# Window problem



## southpol (Sep 21, 2008)

2001 740il drivers door window will not go up or down. motor runs when button is pushed but no window movement. please anyone?


----------



## HickBMWBOy (Feb 6, 2009)

take the door or the cable probley broke of the regulator it happend in my 1997 540i the second i drove it of the lot


----------



## ciudin (Dec 18, 2008)

The only way to find out is to take the door panel off, until you do that you can only guess, you will have to spend about 1 hour on removing and installing back, but don't rush


----------



## srein1 (Dec 14, 2007)

*your window regulator is bad*

You need to replace the window regulator. The 740's are famous for this problem. The window regulators have a steel cable that runs over plastic pulleys to move the window.
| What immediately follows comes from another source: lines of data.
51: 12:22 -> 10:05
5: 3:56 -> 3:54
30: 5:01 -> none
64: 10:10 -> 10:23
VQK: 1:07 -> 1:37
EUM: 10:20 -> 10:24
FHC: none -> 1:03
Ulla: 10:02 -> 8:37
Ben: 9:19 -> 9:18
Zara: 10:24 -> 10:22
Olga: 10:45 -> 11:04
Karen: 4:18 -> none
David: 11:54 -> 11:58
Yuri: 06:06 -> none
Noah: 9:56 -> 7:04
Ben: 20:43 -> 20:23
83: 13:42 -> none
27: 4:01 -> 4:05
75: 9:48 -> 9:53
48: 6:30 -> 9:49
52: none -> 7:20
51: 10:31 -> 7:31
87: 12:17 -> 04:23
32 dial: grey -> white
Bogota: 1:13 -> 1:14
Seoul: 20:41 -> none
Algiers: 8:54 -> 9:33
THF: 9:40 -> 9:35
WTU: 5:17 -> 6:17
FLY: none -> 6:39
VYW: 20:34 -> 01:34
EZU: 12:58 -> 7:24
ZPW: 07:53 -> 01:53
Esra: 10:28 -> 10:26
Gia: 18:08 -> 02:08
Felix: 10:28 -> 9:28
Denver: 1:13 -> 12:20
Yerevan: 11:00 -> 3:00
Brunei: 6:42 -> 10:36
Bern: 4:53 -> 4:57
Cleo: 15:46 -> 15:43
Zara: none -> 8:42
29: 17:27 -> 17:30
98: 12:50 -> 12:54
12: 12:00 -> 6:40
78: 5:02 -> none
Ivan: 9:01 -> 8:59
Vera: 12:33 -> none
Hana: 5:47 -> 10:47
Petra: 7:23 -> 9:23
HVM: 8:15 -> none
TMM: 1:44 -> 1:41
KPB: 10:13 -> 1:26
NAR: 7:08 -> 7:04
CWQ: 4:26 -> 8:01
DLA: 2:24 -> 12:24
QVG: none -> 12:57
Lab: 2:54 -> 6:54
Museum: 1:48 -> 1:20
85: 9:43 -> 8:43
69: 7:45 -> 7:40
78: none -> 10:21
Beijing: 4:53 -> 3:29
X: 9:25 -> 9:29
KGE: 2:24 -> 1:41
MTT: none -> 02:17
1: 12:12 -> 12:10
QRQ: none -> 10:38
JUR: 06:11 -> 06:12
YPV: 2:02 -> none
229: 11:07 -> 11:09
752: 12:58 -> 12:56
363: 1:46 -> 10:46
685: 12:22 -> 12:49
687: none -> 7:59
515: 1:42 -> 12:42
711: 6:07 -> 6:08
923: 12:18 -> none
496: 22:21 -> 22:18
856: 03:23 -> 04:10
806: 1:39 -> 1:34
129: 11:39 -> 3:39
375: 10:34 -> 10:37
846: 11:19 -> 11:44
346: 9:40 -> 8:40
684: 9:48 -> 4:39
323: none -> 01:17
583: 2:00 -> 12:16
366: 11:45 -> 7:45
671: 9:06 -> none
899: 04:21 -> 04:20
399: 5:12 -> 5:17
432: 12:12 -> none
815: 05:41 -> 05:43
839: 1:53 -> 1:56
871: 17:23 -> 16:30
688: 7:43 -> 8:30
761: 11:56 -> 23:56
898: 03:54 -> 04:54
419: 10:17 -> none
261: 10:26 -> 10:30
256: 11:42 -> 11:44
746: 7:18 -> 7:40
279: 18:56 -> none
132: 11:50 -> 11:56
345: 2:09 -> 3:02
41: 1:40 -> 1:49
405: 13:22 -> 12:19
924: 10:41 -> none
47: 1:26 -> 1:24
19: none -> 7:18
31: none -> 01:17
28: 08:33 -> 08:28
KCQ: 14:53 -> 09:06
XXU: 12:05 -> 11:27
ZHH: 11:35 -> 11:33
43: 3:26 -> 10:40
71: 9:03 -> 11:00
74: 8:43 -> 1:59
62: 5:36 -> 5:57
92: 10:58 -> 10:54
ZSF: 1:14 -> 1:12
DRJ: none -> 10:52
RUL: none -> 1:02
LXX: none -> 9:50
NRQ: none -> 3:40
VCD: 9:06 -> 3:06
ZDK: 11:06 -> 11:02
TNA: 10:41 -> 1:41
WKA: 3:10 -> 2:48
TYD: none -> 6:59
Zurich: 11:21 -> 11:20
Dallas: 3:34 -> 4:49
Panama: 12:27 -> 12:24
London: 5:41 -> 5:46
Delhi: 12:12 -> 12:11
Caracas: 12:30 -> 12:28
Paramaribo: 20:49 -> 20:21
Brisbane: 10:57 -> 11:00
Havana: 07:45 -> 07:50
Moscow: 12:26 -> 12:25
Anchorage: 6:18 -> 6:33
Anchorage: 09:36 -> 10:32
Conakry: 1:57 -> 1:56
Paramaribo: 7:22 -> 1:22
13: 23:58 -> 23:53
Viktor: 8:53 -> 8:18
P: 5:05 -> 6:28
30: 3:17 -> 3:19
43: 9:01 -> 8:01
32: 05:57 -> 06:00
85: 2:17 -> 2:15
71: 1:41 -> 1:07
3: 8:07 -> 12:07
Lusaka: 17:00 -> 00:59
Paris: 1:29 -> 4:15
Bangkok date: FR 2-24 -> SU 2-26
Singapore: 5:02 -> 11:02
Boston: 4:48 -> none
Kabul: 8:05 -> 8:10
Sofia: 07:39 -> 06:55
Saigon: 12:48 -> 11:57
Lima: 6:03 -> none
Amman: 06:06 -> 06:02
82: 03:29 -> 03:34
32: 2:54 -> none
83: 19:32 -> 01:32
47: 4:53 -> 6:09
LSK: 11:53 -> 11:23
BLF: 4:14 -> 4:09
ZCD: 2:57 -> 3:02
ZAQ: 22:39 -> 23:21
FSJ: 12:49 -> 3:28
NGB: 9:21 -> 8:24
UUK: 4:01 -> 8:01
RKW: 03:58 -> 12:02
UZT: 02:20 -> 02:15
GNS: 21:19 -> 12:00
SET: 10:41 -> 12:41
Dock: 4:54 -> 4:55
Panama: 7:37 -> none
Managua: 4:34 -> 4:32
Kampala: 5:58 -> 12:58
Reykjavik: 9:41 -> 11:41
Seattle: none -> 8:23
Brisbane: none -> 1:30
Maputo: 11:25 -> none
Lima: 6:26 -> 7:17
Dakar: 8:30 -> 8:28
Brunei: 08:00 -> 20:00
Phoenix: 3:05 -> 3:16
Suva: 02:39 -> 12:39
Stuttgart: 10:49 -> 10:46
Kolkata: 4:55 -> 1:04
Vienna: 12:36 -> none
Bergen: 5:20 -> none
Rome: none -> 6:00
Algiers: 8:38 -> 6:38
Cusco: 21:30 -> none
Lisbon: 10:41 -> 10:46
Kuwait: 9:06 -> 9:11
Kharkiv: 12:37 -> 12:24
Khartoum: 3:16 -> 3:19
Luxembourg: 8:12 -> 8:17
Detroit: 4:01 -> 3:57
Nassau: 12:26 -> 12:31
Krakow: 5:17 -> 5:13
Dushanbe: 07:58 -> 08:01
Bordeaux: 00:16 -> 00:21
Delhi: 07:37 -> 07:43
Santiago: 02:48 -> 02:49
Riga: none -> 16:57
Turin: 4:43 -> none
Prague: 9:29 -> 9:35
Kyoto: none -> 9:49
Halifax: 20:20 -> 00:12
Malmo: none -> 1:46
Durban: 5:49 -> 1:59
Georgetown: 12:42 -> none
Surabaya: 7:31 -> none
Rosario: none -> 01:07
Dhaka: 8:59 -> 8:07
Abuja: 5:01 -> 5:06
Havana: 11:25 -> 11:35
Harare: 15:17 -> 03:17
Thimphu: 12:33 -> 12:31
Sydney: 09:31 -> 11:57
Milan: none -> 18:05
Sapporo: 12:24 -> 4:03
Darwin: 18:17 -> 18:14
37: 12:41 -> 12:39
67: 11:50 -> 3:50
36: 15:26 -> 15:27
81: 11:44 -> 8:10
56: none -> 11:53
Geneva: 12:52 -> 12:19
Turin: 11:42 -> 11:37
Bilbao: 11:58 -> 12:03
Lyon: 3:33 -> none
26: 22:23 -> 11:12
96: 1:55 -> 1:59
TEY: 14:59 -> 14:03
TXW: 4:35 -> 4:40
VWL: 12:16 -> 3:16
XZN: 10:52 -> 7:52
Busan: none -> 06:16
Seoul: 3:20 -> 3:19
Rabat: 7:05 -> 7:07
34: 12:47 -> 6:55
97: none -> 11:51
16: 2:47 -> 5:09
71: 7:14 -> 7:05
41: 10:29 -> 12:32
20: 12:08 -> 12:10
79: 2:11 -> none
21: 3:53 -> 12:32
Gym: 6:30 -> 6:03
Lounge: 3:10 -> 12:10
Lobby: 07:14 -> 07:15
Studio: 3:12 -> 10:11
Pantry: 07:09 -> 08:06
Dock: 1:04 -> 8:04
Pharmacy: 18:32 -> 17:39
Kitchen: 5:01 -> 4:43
Needless to say, steel running over plastic wins every time and the wheels on the regulator wear out at any time in the life of the car. I had my drivers front window regulator go out twice in six months. There is a great DIY on the e38.org web site - thats where I learned to fix this frequent problem - that will let almost anyone DIY. You have to buy the regulator at anywhere from $95 (rebuilt) to about $200 (new). The dealer charge me $660 (the first and only time I had them fix this). Your first window regulator will take you 4 - 5 hours if you don't know cars and about 2 hrs or less if you know your way around a torx driver. Have fun and do look at the e38.org site for the diy.


----------